Statsig warehouse native natively supports resolving multiple IDs to one identified user, allowing you to easily expose an experiment on one identifier and analyze data coming from one to many mapped identities associated with that experimental unit. Common scenarios where this is used are:

Exposing logged out users and analyzing logged-in metrics like revenue or a funnel going from logged-out marketing page landing -> to a logged-in subscription purchase.
Utilizing one:many relationships, e.g. a single user owns multiple accounts. ID resolution lets you aggregate metric from the user’s mapped accounts. Note that you lose power when using this approach but it is statistically sound.

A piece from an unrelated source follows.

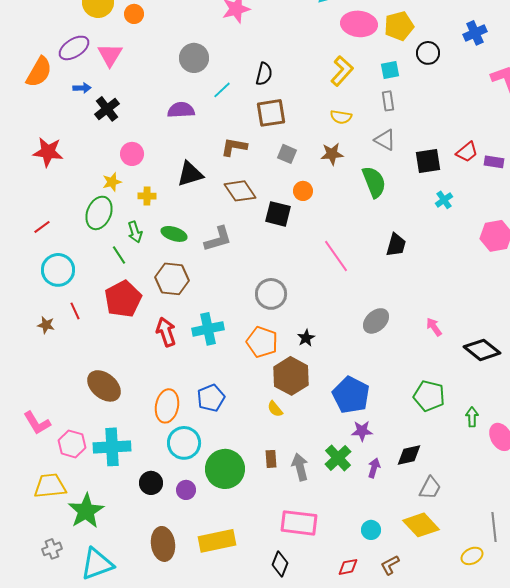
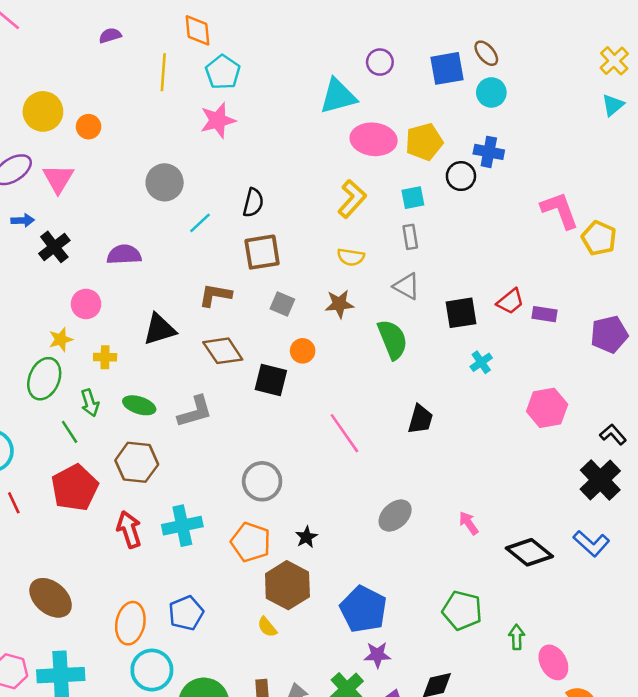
blue cross: (475, 33) -> (489, 152), moved, turned 35
purple semicircle: (181, 110) -> (124, 255), moved

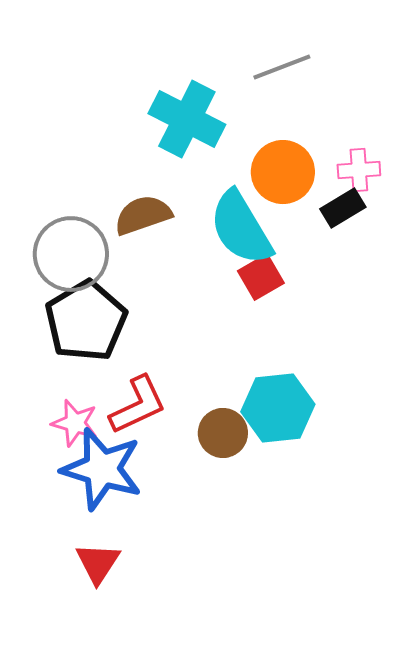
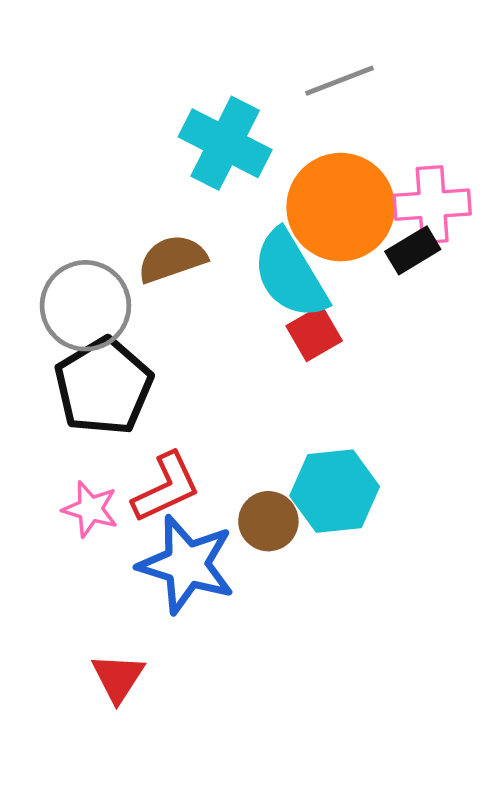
pink cross: (359, 170) -> (432, 205), size x1.5
orange circle: (283, 172) -> (341, 207), size x1.4
blue star: (102, 469) -> (187, 565), moved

ID resolution is a common need in experimentation; generally the responsibility for this mapping is put onto data users or PMs running experiment analysis, which leads to inconsistent results and expensive query logic. Using Advanced ID Resolution streamlines the process, making it consistent and performant and allowing all users to point to trusted identity tables.

The Challenge: Connecting User Identifiers

A common challenge in experimentation is linking user identifiers before and after an event boundary—most often, signups. Experimenters usually have a logged-out ID (e.g., a cookie or Statsig stableID) and, for users who sign up, a userID created afterward. Since business metrics are typically computed at the userID level, teams often want to randomize on logged-out identifiers but measure outcomes on logged-in metrics like revenue or LTV. Most platforms require manual joins or preprocessing to connect these identifiers, leading to complex, error-prone queries that must reconcile exposures across time and mapping tables. Statsig Warehouse Native eliminates this overhead with an automatic, no-code way to connect identifiers across these boundaries—centralized, consistent, and reproducible.

Mapping Modes

When using ID resolution, you can choose from one of three modes:

Strict 1:1 mapping enforces that identities have a singular mapping. If you have a mapping between two IDs that are always 1:1, this mode enforces that the mapping is singular and warns you if there’s data where that’s to the case. Users with a single identity can use downstream metrics from the secondary identity, and multi-mapped users are considered corrupted and discarded from the analysis.
First-touch mapping is a way to attribute activities of secondary ID(s) to one primary ID by recognizing the treatment effect comes from the first time the user is exposed to the experiment.
Last-touch mapping is a way to attribute activities of secondary ID(s) to one primary ID by recognizing the treatment effect comes from the most recent time the user is exposed to the experiment.

Strict 1:1 Mapping

All potential mappings between identifiers within the experiment date range, on the exposed population, are collected. If the primary ID has multiple secondary IDs, or vice versa, it is considered polluted and dropped from the analysis. Choosing this mode will change the exposures on the primary ID as it disqualifies any records outside of a 1:1 mapping.

First Touch Mapping (Mixed Population)

The direction of first-touch mapping will be based on the experiment; all secondary IDs resolve to 1 primary ID, and a single primary ID can have multiple mapped secondary IDs. Data is attributed to the group of the first associated primary ID seen in the exposure. If a secondary ID has multiple associated primary IDs, the group of the first primary ID will be used. Note that this means users that cross groups are not discarded from analysis but instead are assigned based on the the first experience they had. Primary ID records that are associated with another Primary ID, but are not the first observed records, are dropped from the analysis. If a user is exposed twice on different primary IDs that resolve to the same secondary IDs, only the primary ID metrics from the first-exposed user will be kept in the analysis.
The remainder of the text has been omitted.